Wednesday, August 11

Ze Family

Here we are this morning, shortly before Gracie and Moe return to the Bay Area (we stay through the week end and will see the gang tomorrow). Katie is sadly missing for the picture as she return to New Yawk on Sunday.

More dinner table discussions about work.
Sonnet: “How many years of education do you think Moe and Grace needed to do what they do?”
Madeleine: “Including reception?”
Me: “Including reception.”
Madeleine: “For Gracie, 25 years.”
Eitan: “For Moe, 25 years and for Gracie, 15.”
Madeleine: “What? Only 15? They call Gracie 'The Big Cheese!' (Grace was the Executive Director of The Link To Children, a non-profit that she founded to provide early childhood mental health; she is now Clinical Director).
Grace: “25.”
Madeleine: “See! I knew it!”
Grace: “I was unusual since I was working so spread my PhD over several years."
Moe: “I went straight through to Law School, so 20."
Sonnet: “I would like to bring home the point: you have a lot of studying ahead of you.”
Eitan, Madeleine:
Sonnet: “A lot of work but it can be a lot of fun.”

Lake Alpine West #5

At the dinner table.
Sonnet: “You were a ping pong champion?”
Moe: “Seventh grade.”
Sonnet: “Moe grew up in St. Louis. In Missouri.”
Moe: “I beat Jimmy Chervitz. I beat him in his home, which was unusual. He was more experienced then me. We had some tough matches but I won two out of three. We then went to the principal and informed him that we had played at home. The principal said we had to play at school, during lunch time. So we did it again. And I beat him. Seventh grade champion. Then I got to play the 8th grade champion – Bob Allen. And he beat me, it was humiliating. All his friends were cheering. Bob Allen then played the 9th grade champion Ronald Scher in the school auditorium in front of the whole school. Ronald Scher was a nationally ranked ping pong player who just toyed with Bob then killed him. I was thrilled.”

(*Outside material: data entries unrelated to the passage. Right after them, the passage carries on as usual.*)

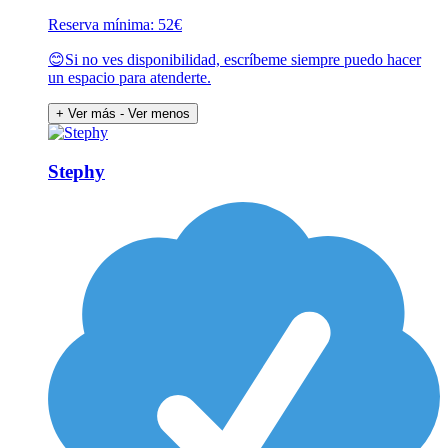
Reserva mínima: 52€
😊Si no ves disponibilidad, escríbeme siempre puedo hacer
un espacio para atenderte.
+ Ver más
- Ver menos
Stephy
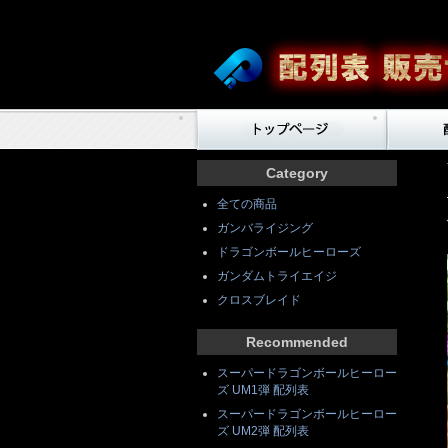
Category
全ての商品
ガンバライジング
ドラゴンボールヒーローズ
ガンダムトライエイジ
クロスブレイド
Recommended
スーパードラゴンボールヒーロー
ズ UM1弾 配列表
スーパードラゴンボールヒーロー
ズ UM2弾 配列表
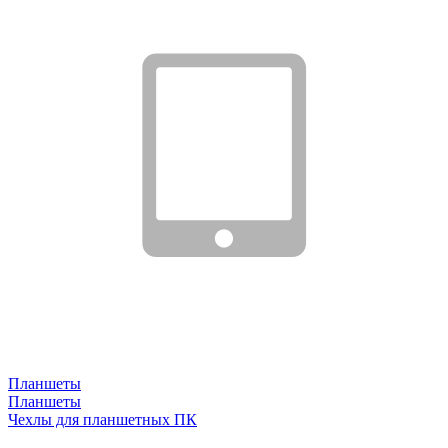
Планшеты
Планшеты
Чехлы для планшетных ПК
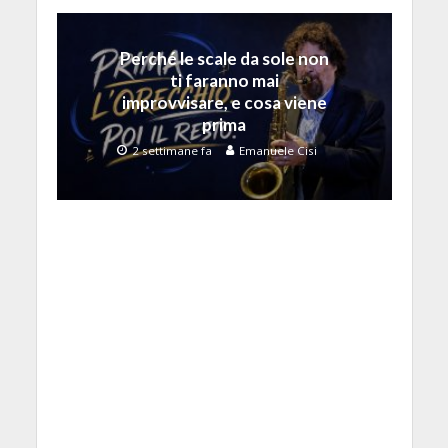
Perché le scale da sole non
ti faranno mai
improvvisare, e cosa viene
prima
2 settimane fa
Emanuele Cisi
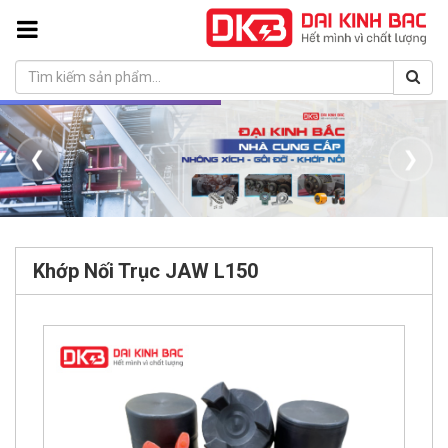
❮
❯
Khớp Nối Trục JAW L150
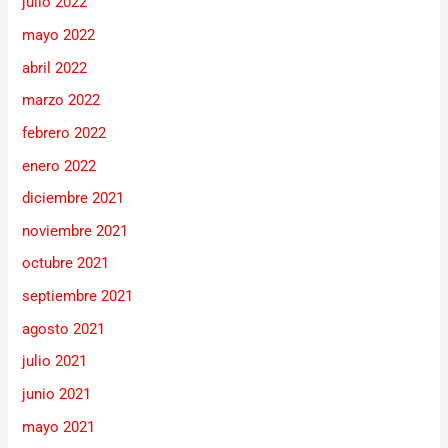
julio 2022
mayo 2022
abril 2022
marzo 2022
febrero 2022
enero 2022
diciembre 2021
noviembre 2021
octubre 2021
septiembre 2021
agosto 2021
julio 2021
junio 2021
mayo 2021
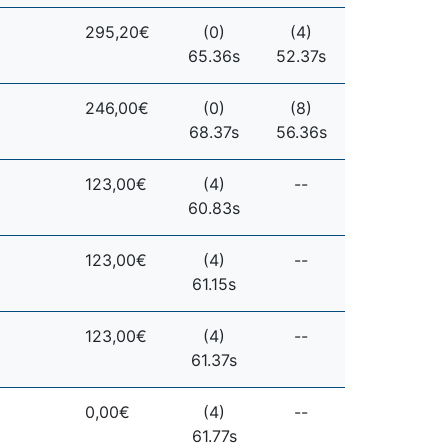
295,20€
(0)
(4)
65.36s
52.37s
246,00€
(0)
(8)
68.37s
56.36s
123,00€
(4)
--
60.83s
123,00€
(4)
--
61.15s
123,00€
(4)
--
61.37s
0,00€
(4)
--
61.77s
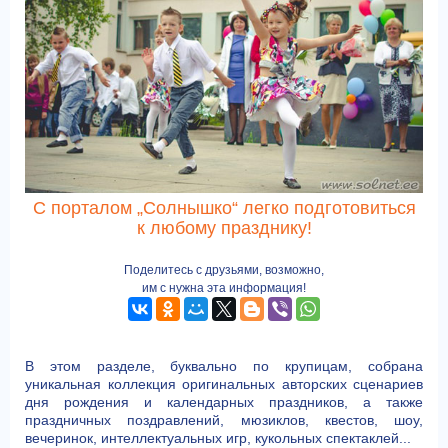
С порталом „Солнышко“ легко подготовиться
к любому празднику!
Поделитесь с друзьями, возможно,
им с нужна эта информация!
В этом разделе, буквально по крупицам, собрана
уникальная коллекция оригинальных авторских сценариев
дня рождения и календарных праздников, а также
праздничных поздравлений, мюзиклов, квестов, шоу,
вечеринок, интеллектуальных игр, кукольных спектаклей...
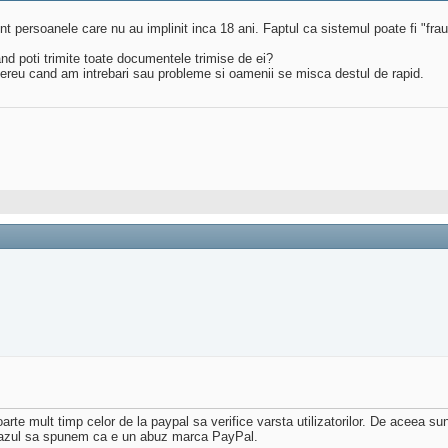
t persoanele care nu au implinit inca 18 ani. Faptul ca sistemul poate fi "fra
nd poti trimite toate documentele trimise de ei?
 mereu cand am intrebari sau probleme si oamenii se misca destul de rapid.
oarte mult timp celor de la paypal sa verifice varsta utilizatorilor. De aceea sun
e cazul sa spunem ca e un abuz marca PayPal.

We discuss what adults do at work.
Eitan: “Well, first they wake up at 7AM to get ready. They are grumpy and drink a lot of coffee, which they take with them to work”
Madeleine: “Do they play video games like in (TV program) The Office?”
Sonnet: “What do you think I do?
Madleine: “Play video games?”
Madeleine: “Work on your computer and stuff?”
Sonnet: “Close enough.”
Eitan: “Computers are not innocent, you know. People can get killed on them.”
Madeleine: “No they don't.”
Eitan, matter-of-factly: “Yes they do. Like that time on Facebook when a teenager met somebody who said he was a teen-ager then killed her.”
Madeleine: “Is that true? Why would he want to kill a teenager?” (We have been discussing the Internet and never to communicate with somebody who approaches you or you do not know)

Lake Alpine Sunrise #2

Madeleine and I agree to rise early and take photographs at Lake Alpine. The alarm goes off at 5:20AM and I force the poor kid from her deep slumber. She clutches doggie but pulls herself together and we race up the highway as the dawn stretches before us, rewarded by the most spectacular morning – pictured. Madeleine shivers - “can we go yet?” but I give her a hug and thank her for joining me – I hope she remembers this. Sometimes it is nice to be reminded where we really are in this cosmos. Afterwards I gas up at Camp Connell – it is 7AM – and a greybeard sits at the counter drinking black coffee. We nod at each other while I pay for Madeleine's hot chocolate. “Good to be alive,” we agree.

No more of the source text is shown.